Notwithstanding any contrary provision of this Plan, for the purposes of Section 15(b)(ii)(A), the term “person” shall not include (V) the Company, (W) any Subsidiary of the Company, (X) any employee benefit plan of the Company or of any Subsidiary of the Company (including without limitation the Servotronics, Inc. Employee Stock Ownership Plan), (Y) any entity holding shares of Common Shares organized, appointed, or established by the Company or any of its Subsidiaries for or pursuant to the terms of any such plan (including without limitation the Servotronics, Inc. Employee Stock Ownership Trust), or (Z) Dr. Nicholas D. Trbovich (“Dr. Trbovich”) or any executor, administrator, attorney in fact, agent, proxy, or representative (acting in his or her capacity as such) or lineal descendant of Dr. Trbovich.
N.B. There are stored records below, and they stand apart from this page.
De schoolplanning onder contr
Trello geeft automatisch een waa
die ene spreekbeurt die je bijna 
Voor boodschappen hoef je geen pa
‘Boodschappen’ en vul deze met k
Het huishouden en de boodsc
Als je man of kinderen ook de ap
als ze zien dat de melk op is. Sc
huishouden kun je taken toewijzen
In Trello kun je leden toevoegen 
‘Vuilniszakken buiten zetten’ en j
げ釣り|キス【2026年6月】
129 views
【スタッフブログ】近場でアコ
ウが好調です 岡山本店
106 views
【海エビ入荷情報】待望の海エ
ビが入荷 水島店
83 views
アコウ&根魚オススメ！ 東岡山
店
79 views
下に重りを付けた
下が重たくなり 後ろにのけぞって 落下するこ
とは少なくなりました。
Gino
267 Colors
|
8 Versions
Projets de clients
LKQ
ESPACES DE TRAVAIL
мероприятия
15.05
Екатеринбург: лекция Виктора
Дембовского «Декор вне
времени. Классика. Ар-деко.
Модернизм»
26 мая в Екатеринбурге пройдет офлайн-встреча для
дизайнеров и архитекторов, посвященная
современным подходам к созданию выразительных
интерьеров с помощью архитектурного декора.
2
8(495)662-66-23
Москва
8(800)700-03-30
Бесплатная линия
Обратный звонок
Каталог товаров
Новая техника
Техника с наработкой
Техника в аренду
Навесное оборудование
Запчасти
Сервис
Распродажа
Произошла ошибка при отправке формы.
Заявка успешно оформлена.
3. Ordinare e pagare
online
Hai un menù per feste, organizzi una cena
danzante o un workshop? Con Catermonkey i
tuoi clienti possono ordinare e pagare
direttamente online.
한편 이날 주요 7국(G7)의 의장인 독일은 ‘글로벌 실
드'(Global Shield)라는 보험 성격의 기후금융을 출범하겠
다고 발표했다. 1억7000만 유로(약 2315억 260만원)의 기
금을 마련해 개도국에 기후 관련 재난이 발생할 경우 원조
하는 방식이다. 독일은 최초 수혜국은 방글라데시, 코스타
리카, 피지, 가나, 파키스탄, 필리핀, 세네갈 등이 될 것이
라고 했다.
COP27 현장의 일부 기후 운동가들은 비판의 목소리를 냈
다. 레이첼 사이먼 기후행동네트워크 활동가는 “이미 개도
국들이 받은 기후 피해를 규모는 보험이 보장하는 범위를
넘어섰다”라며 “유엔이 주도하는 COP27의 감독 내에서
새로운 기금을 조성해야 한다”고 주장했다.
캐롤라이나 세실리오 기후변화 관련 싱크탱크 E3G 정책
(iii) “Good Reason” shall mean:
(A) the assignment to the Participant after the Change in Control of any duties materially inconsistent with the Participant’s position (including status, offices, titles, and reporting requirements, authority, duties or responsibilities), or any other action that results in a material diminution in such position, authority, duties, or responsibilities;
(B) a material reduction by the Company in the Participant’s base salary in effect immediately before the Change in Control;
(C) a material reduction by the Company in the Participant’s annual bonus opportunity or in the target level for such bonus or in the level of the Participant’s long term equity incentive, as compared to such opportunity or level in effect immediately before the Change in Control;
(D) a material diminution in any budget over which the Participant retains authority; or
(E) the Company’s requiring the Participant, without the Participant’s written consent, to be based at any office or location materially distant from the Participant’s office location immediately before the Change in Control, except for travel reasonably required in the performance of the Participant’s responsibilities.
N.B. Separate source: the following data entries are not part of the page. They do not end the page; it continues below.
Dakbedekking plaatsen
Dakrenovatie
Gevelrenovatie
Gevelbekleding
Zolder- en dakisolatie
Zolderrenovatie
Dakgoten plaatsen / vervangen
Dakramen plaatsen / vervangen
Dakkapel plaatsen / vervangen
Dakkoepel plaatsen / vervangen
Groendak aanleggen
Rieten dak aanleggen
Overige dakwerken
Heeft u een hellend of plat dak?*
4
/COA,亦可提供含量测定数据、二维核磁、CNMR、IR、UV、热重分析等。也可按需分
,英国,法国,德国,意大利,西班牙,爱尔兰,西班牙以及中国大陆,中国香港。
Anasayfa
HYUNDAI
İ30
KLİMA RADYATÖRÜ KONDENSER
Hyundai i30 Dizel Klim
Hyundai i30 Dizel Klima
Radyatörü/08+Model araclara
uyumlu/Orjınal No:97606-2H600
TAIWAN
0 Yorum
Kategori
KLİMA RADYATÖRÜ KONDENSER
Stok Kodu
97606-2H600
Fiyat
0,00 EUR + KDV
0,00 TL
A termination for Good Reason must be communicated by the Participant to the Company by written notice that specifies the event or events claimed to provide a basis for termination for Good Reason; provided that the Participant’s written notice must be tendered within ninety days of the occurrence of such event or events and provided further that the Company shall have failed to remedy such act or omission within thirty days following its receipt of such notice. A Participant’s continued employment shall not constitute consent to, or a waiver of rights with respect to, any act or failure to act constituting Good Reason if the Participant actually terminates employment within fourteen days after the Company’s failure to timely remedy or, if earlier, prior to the second anniversary of the Change in Control.
16. Term of Plan; Approval of Shareholders. The Plan shall take effect, subject to the approval of the shareholders of the Company, on July 3, 2012. Unless terminated earlier by the Board of Directors, the Plan shall terminate on July 2, 2022, provided that awards outstanding on that date shall survive in accordance with their terms.
17. Amendment of Awards. Subject to Paragraph 7(g) (prohibition against repricing of Options and Stock Appreciation Rights), the Committee may at any time unilaterally amend any outstanding award to the extent the Committee determines necessary or desirable, provided, however, that an amendment that would be adverse to the interests of the Participant or, with respect to an incentive stock option, that would prevent the Option from qualifying as an ISO, shall not be effective without the holder’s consent.
18. Amendment and Termination of Plan. The Board may amend, suspend, or terminate the Plan or any portion of the Plan at any time, provided no amendment may be made without stockholder approval if such approval is required by applicable law or the requirements of an applicable stock exchange, or if such amendment would allow the grant of Options or Stock Appreciation Rights at an exercise price below Fair Market Value at date of grant.
19. Miscellaneous.
(a) Beneficiary Designation. A Participant may, from time to time, name a beneficiary or beneficiaries (who may be named contingently or successively) to whom any benefit under the Plan is to be paid in case of the Participant’s death before the Participant receives all of such benefit. A designation shall automatically revoke all prior designations by the same Participant with respect to such benefit, shall be in a form prescribed by the Company, and shall be effective only when filed by the Participant in writing with the Company during the Participant’s lifetime. In the absence of any such designation, any benefits remaining payable under the Plan at the Participant’s death shall be paid when due to the Participant’s estate unless otherwise provided in the Award Agreement.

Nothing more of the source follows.